States having Legislative Council
- As of now, six states have legislative councils namely, Andhra Pradesh, Bihar, Karnataka, Maharashtra, Telangana, and Uttar Pradesh.
- Earlier, Jammu and Kashmir too had legislative council, but it got dissolved once the state was bifurcated into two UTs—Jammu and Kashmir, and Ladakh.
Creation of Legislative Council
- Article 168 of Indian constitution provides for option for a state to establish a legislative council.
- Article 169 of the constitution provides that to create a legislative council, state legislative assembly need to pass a resolution to this effect by a majority of total membership of the Assembly and by a majority of not less than two-thirds of the members of the Assembly present and voting.
- Parliament then passes a resolution with simple majority and creates a legislative council.
- The final decision of abolishing or creation of legislative council rests with the Parliament.
Legislative Council and Rajya Sabha
- Unlike Legislative Council, Rajya Sabha has power to reject a non-financial bill and a constitutional amendment bill.
- Rajya Saba members can vote in the election of the President and the vice-president, while the members of legislative council cannot.

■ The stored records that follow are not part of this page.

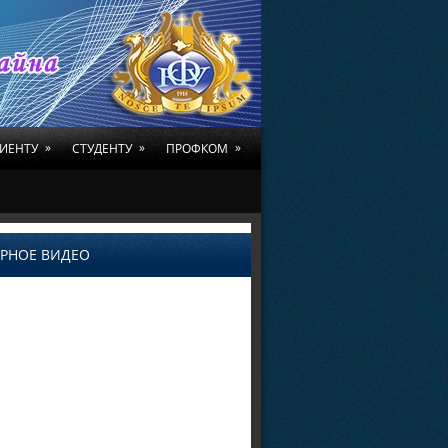
»
»
»
ИЕНТУ
СТУДЕНТУ
ПРОФКОМ
РНОЕ ВИДЕО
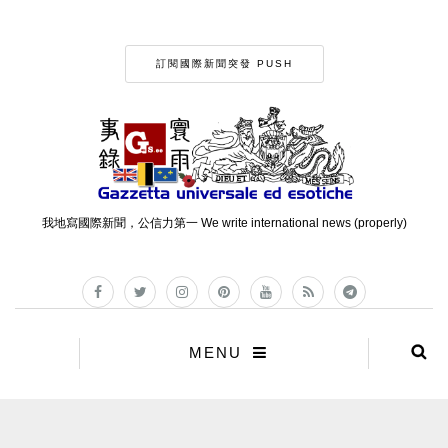
訂閱國際新聞突發 PUSH
我地寫國際新聞，公信力第一 We write international news (properly)
MENU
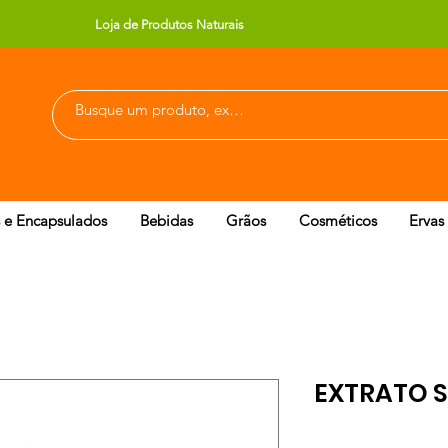
Loja de Produtos Naturais
 e Encapsulados
Bebidas
Grãos
Cosméticos
Ervas
EXTRATO S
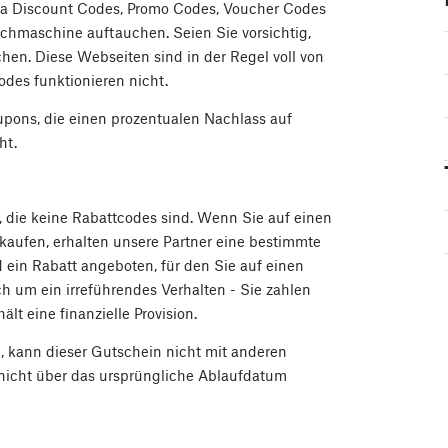
sa Discount Codes, Promo Codes, Voucher Codes
chmaschine auftauchen. Seien Sie vorsichtig,
en. Diese Webseiten sind in der Regel voll von
es funktionieren nicht.
upons, die einen prozentualen Nachlass auf
ht.
 die keine Rabattcodes sind. Wenn Sie auf einen
 kaufen, erhalten unsere Partner eine bestimmte
 ein Rabatt angeboten, für den Sie auf einen
ich um ein irreführendes Verhalten - Sie zahlen
ält eine finanzielle Provision.
, kann dieser Gutschein nicht mit anderen
nicht über das ursprüngliche Ablaufdatum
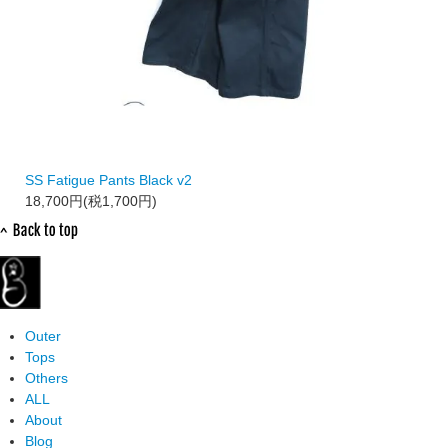
SS Fatigue Pants Black v2
18,700円(税1,700円)
Outer
Tops
Others
ALL
About
Blog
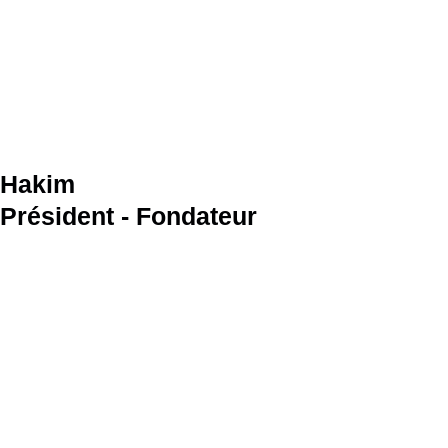
Hakim
Président - Fondateur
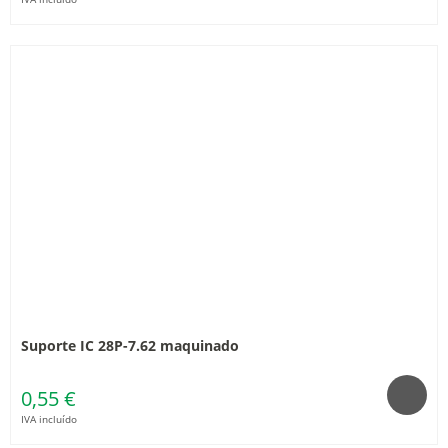
Suporte IC 28P-7.62 maquinado
0,55 €
IVA incluído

- Rajya Sabha has exclusive powers related with All-India Services and making laws on the subject of state list, while there is no such power vested with legislative council.
- It checks hasty decision of the legislative assembly.
- It enables a non-elected but deserving individual to contribute to policy making.
- It provides a platform for the academicians and intellectuals, who are unaware of the political know-hows, to contribute to the development of state.
- It is like a House of elders at state level and thus provides a wise counselling to the legislative assembly.
- It provides opportunity for people from various communities to play an active role in policy making and thus work for the upliftment of their community.
- In the name of giving deserving ones an opportunity, the council has become a back door entry of the politicians, who lose in election.
- It causes an unnecessary delay to pass a bill as the ultimate authority lies with the state assembly.
- It is an unnecessary burden on state exchequer and the money can be used in other developmental work.
- Graduates, doctors, academicians are not rare today and neither is their presence in active politics.
- There is a need for national policy on legislative council, which should ultimately decide whether state needs such body or not.
- There should be a report, which provides data regarding the positive impacts of legislative council in ensuring good governance.
- Legislative council should be given power equivalent to Rajya Sabha and should be made second house and not a secondary house.